Une artère invisible de l’économie mondiale
Dans la rhétorique onusienne, les micros, petites et moyennes entreprises (MPME) sont dépeintes comme « la clef de voûte » du système productif contemporain. L’image n’a rien d’exagéré : plus de 90 % des entités commerciales enregistrées appartiennent à cette catégorie, générant, selon la Banque mondiale, plus de la moitié du PIB global et sept emplois sur dix. Leur densité est particulièrement marquée dans les économies émergentes, où elles structurent les marchés domestiques, irriguent les chaînes de valeur régionales et soutiennent l’insertion professionnelle des jeunes. « Leur ingéniosité produit des solutions révolutionnaires qui profitent à l’ensemble de la société », rappelle António Guterres dans un message rendu public le 25 juin, à l’orée de la célébration du 27 juin. En d’autres termes, les MPME constituent la circulation sanguine de l’économie mondiale : invisibles jusqu’à la moindre perturbation, vitales dès qu’une crise survient.

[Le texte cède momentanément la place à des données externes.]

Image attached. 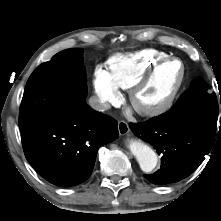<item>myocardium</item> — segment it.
<instances>
[{
	"mask_svg": "<svg viewBox=\"0 0 221 221\" xmlns=\"http://www.w3.org/2000/svg\"><path fill=\"white\" fill-rule=\"evenodd\" d=\"M179 62L182 67L180 80L171 93V95L161 104L153 107H143L137 104L136 97L141 89H143L155 75V73L164 65L171 62ZM187 79V68L183 60L177 57H166L154 63L128 90L129 101L135 111L147 118L159 117L168 112L177 101Z\"/></svg>",
	"mask_w": 221,
	"mask_h": 221,
	"instance_id": "1",
	"label": "myocardium"
}]
</instances>
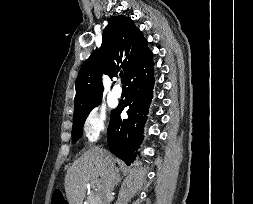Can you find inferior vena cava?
Instances as JSON below:
<instances>
[{"instance_id": "obj_1", "label": "inferior vena cava", "mask_w": 253, "mask_h": 204, "mask_svg": "<svg viewBox=\"0 0 253 204\" xmlns=\"http://www.w3.org/2000/svg\"><path fill=\"white\" fill-rule=\"evenodd\" d=\"M106 174L99 189L100 204H108V199L116 184V168L109 157H106Z\"/></svg>"}]
</instances>
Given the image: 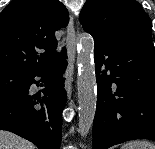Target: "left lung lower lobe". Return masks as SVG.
Returning <instances> with one entry per match:
<instances>
[{
  "instance_id": "left-lung-lower-lobe-1",
  "label": "left lung lower lobe",
  "mask_w": 155,
  "mask_h": 149,
  "mask_svg": "<svg viewBox=\"0 0 155 149\" xmlns=\"http://www.w3.org/2000/svg\"><path fill=\"white\" fill-rule=\"evenodd\" d=\"M93 149L155 141V49L151 40L95 44Z\"/></svg>"
}]
</instances>
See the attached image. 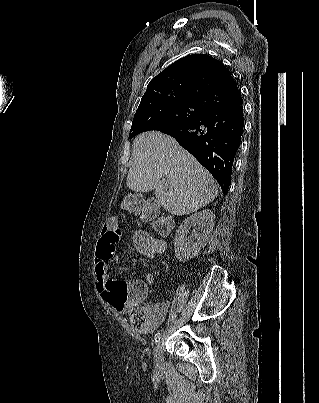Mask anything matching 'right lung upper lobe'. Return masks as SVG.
Instances as JSON below:
<instances>
[{"label": "right lung upper lobe", "mask_w": 319, "mask_h": 403, "mask_svg": "<svg viewBox=\"0 0 319 403\" xmlns=\"http://www.w3.org/2000/svg\"><path fill=\"white\" fill-rule=\"evenodd\" d=\"M161 103H190L210 112L242 104V98L227 67L209 55L192 54L150 81L136 113Z\"/></svg>", "instance_id": "cb5924a9"}]
</instances>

Les angles morts d’un écosystème financier inachevé
Malgré ce rôle cardinal, la plupart des MPME demeurent confrontées à un accès au crédit notoirement restreint. La Société financière internationale chiffre le déficit de financement à quelque 5 000 milliards de dollars par an, soit l’équivalent du PIB du Japon. Le coût du capital reste prohibitif, surtout dans les États où la prime de risque souveraine renchérit chaque ligne de prêt. Faute de garanties tangibles, nombre d’entrepreneurs se tournent vers l’informel, sacrifiant toute possibilité de montée en gamme. Les programmes publics d’allègement fiscal ou de subventions ciblées sont fréquemment temporaires, créant des effets de seuil plus déstabilisants que protecteurs. Comme le résume un diplomate ouest-africain, « nous avons construit des couloirs prioritaires sans jamais en poser les rails ». Le constat souligne l’urgence d’un écosystème financier davantage adossé à des garanties multilatérales et à des produits de dette mixte.

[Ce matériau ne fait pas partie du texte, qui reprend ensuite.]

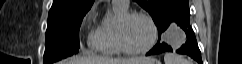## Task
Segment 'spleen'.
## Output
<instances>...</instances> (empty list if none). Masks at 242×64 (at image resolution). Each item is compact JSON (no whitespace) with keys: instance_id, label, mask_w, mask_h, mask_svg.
<instances>
[{"instance_id":"obj_1","label":"spleen","mask_w":242,"mask_h":64,"mask_svg":"<svg viewBox=\"0 0 242 64\" xmlns=\"http://www.w3.org/2000/svg\"><path fill=\"white\" fill-rule=\"evenodd\" d=\"M164 61L165 64H190L188 60L175 54H166Z\"/></svg>"}]
</instances>
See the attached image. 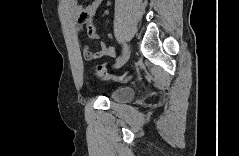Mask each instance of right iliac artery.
<instances>
[{"label":"right iliac artery","instance_id":"obj_1","mask_svg":"<svg viewBox=\"0 0 239 156\" xmlns=\"http://www.w3.org/2000/svg\"><path fill=\"white\" fill-rule=\"evenodd\" d=\"M126 49H127V45H126V43H123L122 55L124 54V52L126 51ZM122 55H121V56H122ZM121 56H120V57H121ZM120 57H119V58H120ZM119 58H118V59H119Z\"/></svg>","mask_w":239,"mask_h":156}]
</instances>
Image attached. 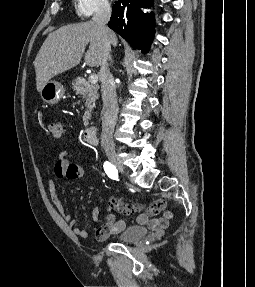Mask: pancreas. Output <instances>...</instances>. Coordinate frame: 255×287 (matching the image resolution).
Returning <instances> with one entry per match:
<instances>
[{
	"label": "pancreas",
	"mask_w": 255,
	"mask_h": 287,
	"mask_svg": "<svg viewBox=\"0 0 255 287\" xmlns=\"http://www.w3.org/2000/svg\"><path fill=\"white\" fill-rule=\"evenodd\" d=\"M72 88L77 96H82L83 100H85V108L87 110L83 116V122L84 126H87L90 112L95 108V102L99 98V86L98 84L86 82L85 78H77V80H73Z\"/></svg>",
	"instance_id": "pancreas-1"
}]
</instances>
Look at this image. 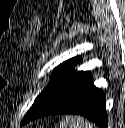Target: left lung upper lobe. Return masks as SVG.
I'll list each match as a JSON object with an SVG mask.
<instances>
[{"mask_svg": "<svg viewBox=\"0 0 125 128\" xmlns=\"http://www.w3.org/2000/svg\"><path fill=\"white\" fill-rule=\"evenodd\" d=\"M80 60L81 58L77 56L55 68L52 80L35 99L32 109L26 113L21 125L50 115L66 103L75 86L87 73L74 70Z\"/></svg>", "mask_w": 125, "mask_h": 128, "instance_id": "5c2ea615", "label": "left lung upper lobe"}]
</instances>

Le prisme géopolitique des chaînes de valeur
La compétition stratégique entre grandes puissances redessine les flux commerciaux et, partant, l’environnement des MPME. La logique de friend-shoring, adoptée par Washington et partiellement suivie à Bruxelles, privilégie des fournisseurs jugés « géopolitiquement sûrs ». Dans les faits, ces réorientations peuvent éroder les parts de marché de petites unités asiatiques ou africaines, soudain éclipsées par des partenaires disposant d’accords de sécurité plus solides. De surcroît, l’extraterritorialité de certaines législations – qu’il s’agisse des sanctions secondaires ou des normes environnementales de l’UE – impose aux MPME un coût de conformité que seules de grandes firmes peuvent amortir. « Il existe un risque de bipolarisation du commerce qui laisserait les petites structures sur le quai », alertent plusieurs experts de la CNUCED.
Transformation numérique : promesse et fracture
L’infrastructure numérique incarne simultanément l’opportunité et la limite de l’expansion des MPME. Le commerce électronique, les plateformes de paiement instantané ou l’intelligence artificielle générative ouvrent des marchés planétaires à un coût marginal quasi nul. Pourtant, le Digital Economy Report 2023 note que moins de 30 % des petites entreprises africaines disposent d’une connexion haut débit fiable. À cette fracture d’accès s’ajoute une fracture de compétence : la mise en œuvre d’algorithmes d’optimisation logistique ou de ciblage marketing suppose des talents encore rares hors des grandes métropoles. Le secrétaire général de l’ONU insiste donc sur la nécessité d’« élargir l’accès aux technologies émergentes » et d’instaurer des programmes de formation agiles, capables d’accompagner les transitions sectorielles accélérées par l’IA.
Vers un pacte multilatéral rénové
Face à ces défis entremêlés, plusieurs capitales plaident pour un nouveau mécanisme multilatéral mobilisant garanties publiques, financements concessionnels et transferts technologiques. La proposition, portée par le Mexique et le Ghana, serait discutée lors du Sommet du Futur à New York. Elle vise à mutualiser le risque crédit, simplifier l’accès des MPME aux marchés publics internationaux et financer des hubs numériques décentralisés. Reste la question de la gouvernance : comment s’assurer que les fonds ne s’assèchent pas sous le poids des conditionnalités ? Certains observateurs suggèrent la création d’indicateurs de performance liés à l’emploi féminin et à la décarbonation, afin de maintenir l’alignement sur les objectifs de développement durable. Concluons avec les mots de Guterres : « Les MPME sont souvent les premières touchées, mais également les plus résilientes ». La communauté internationale tient désormais entre ses mains la capacité de transformer cette résilience en prospérité partagée.